I am attempting to extract quotations and quotation attributions (i.e., the speaker) from text, but I am not obtaining the desired output. I am using textacy. Here is what I have tried so far:
import textacy
from textacy import extract
from textacy.representations import Vectorizer
data = [
("\"Hello, nice to meet you,\" said world 1", {"url": "example1.com", "date": "Jan 1"}),
("\"Hello, nice to meet you,\" said world 2", {"url": "example2.com", "date": "Jan 2"}),
]
corpus = textacy.Corpus("en_core_web_sm", data=data)

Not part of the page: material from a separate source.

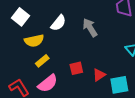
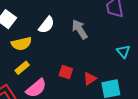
yellow rectangle: (42, 61) -> (22, 68), moved
red square: (76, 68) -> (66, 72), turned 32

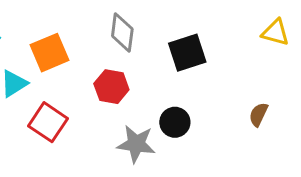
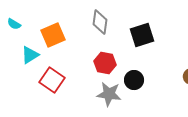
red hexagon: (111, 87) -> (105, 63), moved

vectorizer = Vectorizer(tf_type="linear", idf_type="smooth")
doc = vectorizer.fit_transform(
((term.lemma_ for term in extract.terms(doc, ngs=1, ents=True)) for doc in corpus)
)
quotes = (textacy.extract.triples.direct_quotations(doc) for records in doc)
print(list(quotes))
And here is the output:
[<generator object direct_quotations at 0x7fdc0faaf6d0>, <generator object direct_quotations at 0x7fdc0faaf5f0>]
The desired output is something like this:
[DQTriple(speaker=[world 1], cue=[said], content="Hello, nice to meet you,")] [DQTriple(speaker=[world 2], cue=[said], content="Hello, nice to meet you,")]
EDIT
Here is some improved code, with the doc now created using the corpus, not data:
import textacy
from textacy import extract
from textacy.representations import Vectorizer
data = [
("\"Hello, nice to meet you,\" said world 1", {"url": "example1.com", "date": "Jan 1"}),
("\"Hello, nice to meet you,\" said world 2", {"url": "example2.com", "date": "Jan 2"}),
]
corpus = textacy.Corpus("en_core_web_sm", data=data)
vectorizer = Vectorizer(tf_type="linear", idf_type="smooth")
doc = vectorizer.fit_transform(
((term.lemma_ for term in extract.terms(corpus, ngs=1, ents=True)) for record in corpus)
)
print(list((textacy.extract.triples.direct_quotations(doc))))
But now I have a new error:
AttributeError: 'spacy.tokens.doc.Doc' object has no attribute 'is_space'